Data section
§ §
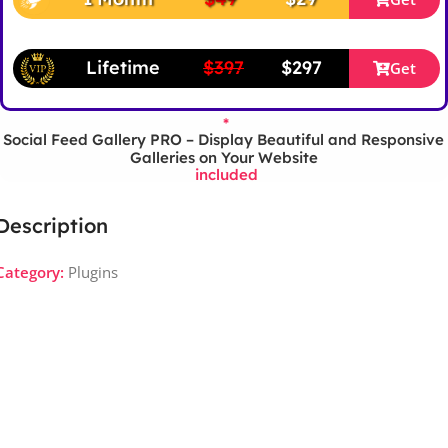
Lifetime
$397
$297
Get
*
Social Feed Gallery PRO – Display Beautiful and Responsive
Galleries on Your Website
included
Description
Category:
Plugins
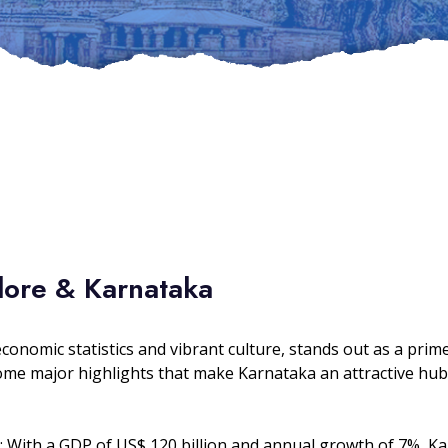
lore & Karnataka
economic statistics and vibrant culture, stands out as a pr
some major highlights that make Karnataka an attractive hub
: With a GDP of US$ 120 billion and annual growth of 7%, K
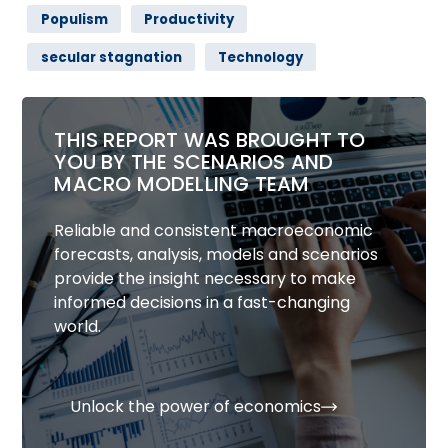
Populism
Productivity
secular stagnation
Technology
THIS REPORT WAS BROUGHT TO
YOU BY THE SCENARIOS AND
MACRO MODELLING TEAM
Reliable and consistent macroeconomic
forecasts, analysis, models and scenarios
provide the insight necessary to make
informed decisions in a fast-changing
world.
Unlock the power of economics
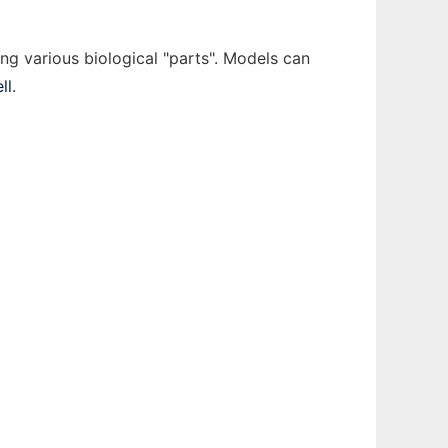
ing various biological "parts". Models can
ll
.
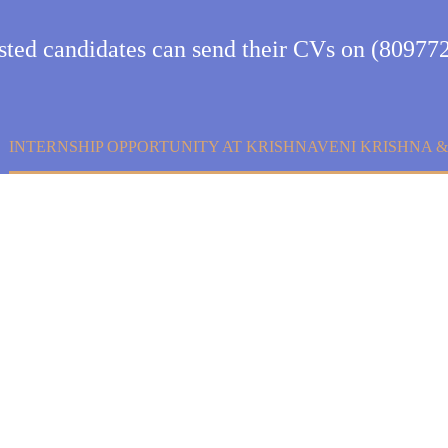
ested candidates can send their CVs on (80977
INTERNSHIP OPPORTUNITY AT KRISHNAVENI KRISHNA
§ §
Problem description
Word for word, give back each entry from above, but skip any picture.

Exercise solution
Lifetime
$397
$297
Get
*
Social Feed Gallery PRO – Display Beautiful and Responsive
Galleries on Your Website
included
Description
Category:
Plugins
lore & Karnataka
economic statistics and vibrant culture, stands out as a pr
some major highlights that make Karnataka an attractive hub
: With a GDP of US$ 120 billion and annual growth of 7%, K
Populism
Productivity
secular stagnation
Technology
THIS REPORT WAS BROUGHT TO
YOU BY THE SCENARIOS AND
MACRO MODELLING TEAM
Reliable and consistent macroeconomic
forecasts, analysis, models and scenarios
provide the insight necessary to make
informed decisions in a fast-changing
world.
Unlock the power of economics
ing various biological "parts". Models can
ll
.
ested candidates can send their CVs on (80977
INTERNSHIP OPPORTUNITY AT KRISHNAVENI KRISHNA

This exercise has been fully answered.